Bipasha Basu plays an imaginary character who exists in the protagonist Jerry's (Maradona Rebello) mind. Bipasha said that she consented to do the role after one narration of the script. Newcomer Maradona Rebello was picked to play the character of Jerry after auditioning 250 candidates. He freaked out after hearing the script and Sudipto had to make him and his parents understand the story and convince them. He had to do the same for his other lead Amit Purohit who plays Salim. Bipasha reportedly does not want to use her real name in the film. The movie also has Mahesh Manjrekar making a comeback as an actor. Producer Sanjay Gupta says "I gave Mahesh Manjrekar pivotal roles in my ‘Kaante’ and ‘Musafir’. I think he’s a really good actor.

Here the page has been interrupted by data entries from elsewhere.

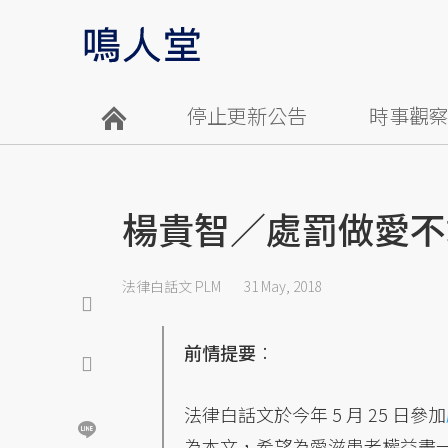
停止更新公告
時事觀
楊貴智／處罰做愛不
法律白話文 PLM
31 May, 2018
前情提要
：
法律白話文於今年 5 月 25 日參加
為本文，希望為愛滋患者權益盡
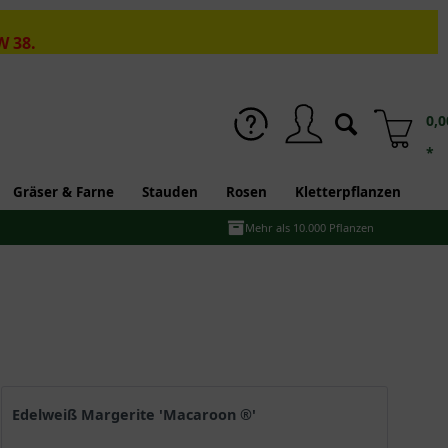
W 38.
0,0
*
Gräser & Farne
Stauden
Rosen
Kletterpflanzen
Mehr als 10.000 Pflanzen
Edelweiß Margerite 'Macaroon ®'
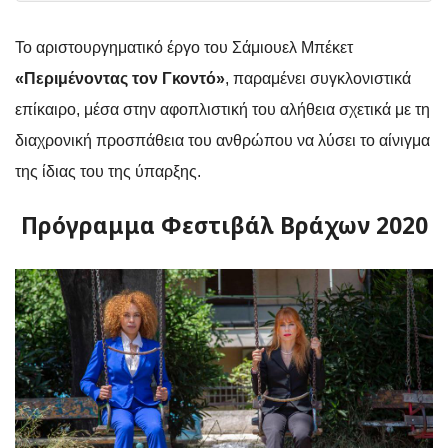
Το αριστουργηματικό έργο
του Σάμιουελ Μπέκετ
«Περιμένοντας τον Γκοντό»
, παραμένει συγκλονιστικά
επίκαιρο, μέσα στην αφοπλιστική του αλήθεια σχετικά με τη
διαχρονική προσπάθεια του ανθρώπου να λύσει το αίνιγμα
της ίδιας του της ύπαρξης.
Πρόγραμμα Φεστιβάλ Βράχων 2020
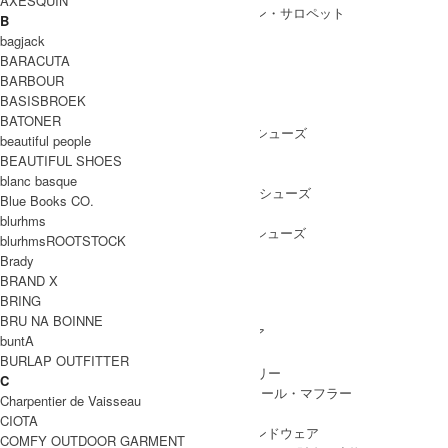
AXESQUIN
ALL IN ONE
/ オールインワン・サロペット
B
bagjack
BARACUTA
BARBOUR
SHOES
BASISBROEK
SHOES ALL ITEM
SNEAKERS
/ スニーカー
BATONER
DRESS SHOES
/ ドレスシューズ
beautiful people
BOOTS
/ ブーツ
BEAUTIFUL SHOES
PUMPS
/ パンプス
blanc basque
BALLET SHOES
/ バレエシューズ
Blue Books CO.
SANDALS
/ サンダル
blurhms
OTHER SHOES
/ その他シューズ
blurhmsROOTSTOCK
Brady
BRAND X
BRING
GOODS
BRU NA BOINNE
GOODS ALL ITEM
HAT
/ 帽子・ヘッドウェア
buntA
BAG
/ バッグ
BURLAP OUTFITTER
ACCESSARY
/ アクセサリー
C
STOLE&MUFFLER
/ ストール・マフラー
Charpentier de Vaisseau
LEG WEAR
/ 靴下
CIOTA
HAND WEAR
/ 手袋・ハンドウェア
COMFY OUTDOOR GARMENT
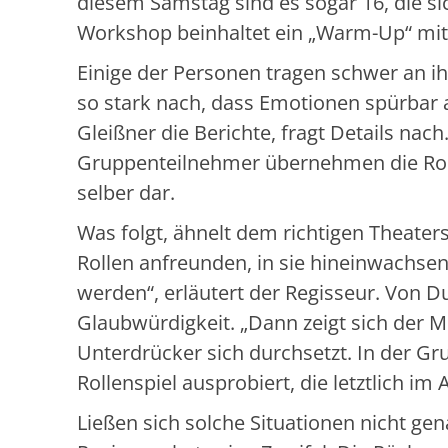
diesem Samstag sind es sogar 16, die si
Workshop beinhaltet ein „Warm-Up“ mi
Einige der Personen tragen schwer an ih
so stark nach, dass Emotionen spürbar
Gleißner die Berichte, fragt Details nac
Gruppenteilnehmer übernehmen die Rolle
selber dar.
Was folgt, ähnelt dem richtigen Theaters
Rollen anfreunden, in sie hineinwachs
werden“, erläutert der Regisseur. Von 
Glaubwürdigkeit. „Dann zeigt sich der 
Unterdrücker sich durchsetzt. In der G
Rollenspiel ausprobiert, die letztlich i
Ließen sich solche Situationen nicht ge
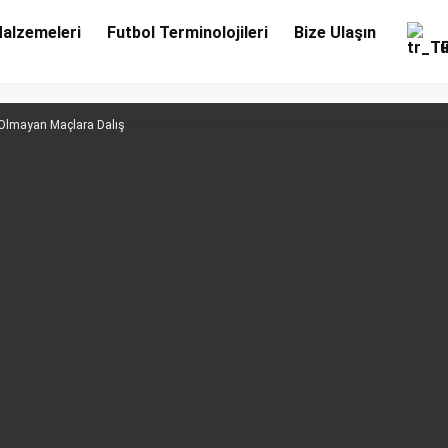
Malzemeleri
Futbol Terminolojileri
Bize Ulaşın
Tü
 Olmayan Maçlara Dalış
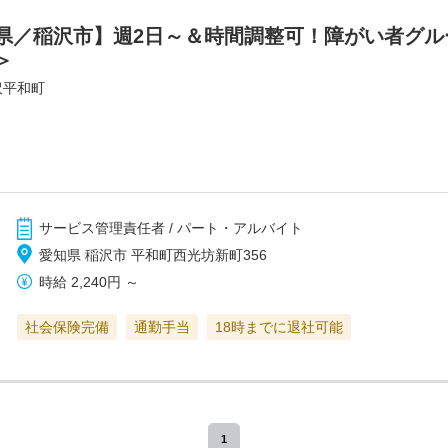
県／稲沢市】週2日～＆時間調整可！障がい者グル
＞
沢平和町
サービス管理責任者 / パート・アルバイト
愛知県 稲沢市 平和町西光坊新町356
時給
2,240円
～
社会保険完備
通勤手当
18時までに退社可能
1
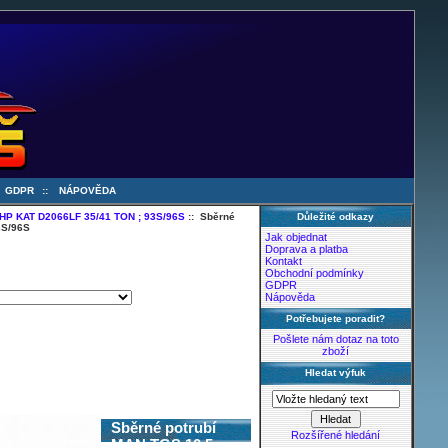
:
GDPR
::
NÁPOVĚDA
0HP KAT D2066LF 35/41 TON ; 93S/96S
:: Sběrné
Důležité odkazy
3S/96S
Jak objednat
Doprava a platba
Kontakt
Obchodní podmínky
GDPR
Nápověda
Potřebujete poradit?
Pošlete nám dotaz na toto
zboží
Hledat výfuk
Sběrné potrubí
Rozšířené hledání
MAN TGS 10.5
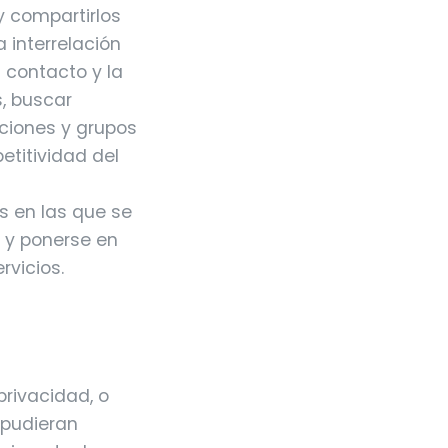
y compartirlos
a interrelación
 contacto y la
, buscar
aciones y grupos
etitividad del
s en las que se
e y ponerse en
rvicios.
privacidad, o
 pudieran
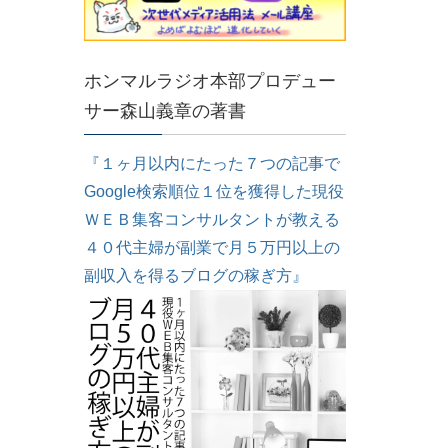
ホンマルラジオ本部プロデュー
サー森山義章の著書
『１ヶ月以内にたった７つの記事で
Google検索順位１位を獲得した現役
ＷＥＢ集客コンサルタントが教える
４０代主婦が副業で月５万円以上の
副収入を得るブログの稼ぎ方』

And if one has to choose between Mahesh Manjrekar the actor and the director I’d go for the former" Sanjeeda Sheikh of Nach Baliye 3 fame was chosen for a character who is less than 17 years old.

===Promotion===
A 1-minute promo shot was released for the movie in January 2008. It shows the essence of the film, a little boy being readied for the film and when he emerges he's a child actress Baby Kusum. It then shows the boy grown up as a young man - a dropout-drug-addict. As he struggles to discover his true self, he is shown rebelling against his mother and getting violent with whoever tries to get close to him. Bipasha appears in the last few seconds of the promo and is shown as the alter ego of Maradona.

==Music==

Newcomer Raju Singh directs the music for the movie. Singer Sunidhi Chauhan has reportedly sung the song "Jiya Jala Na" where Bipasha seduces Maradona.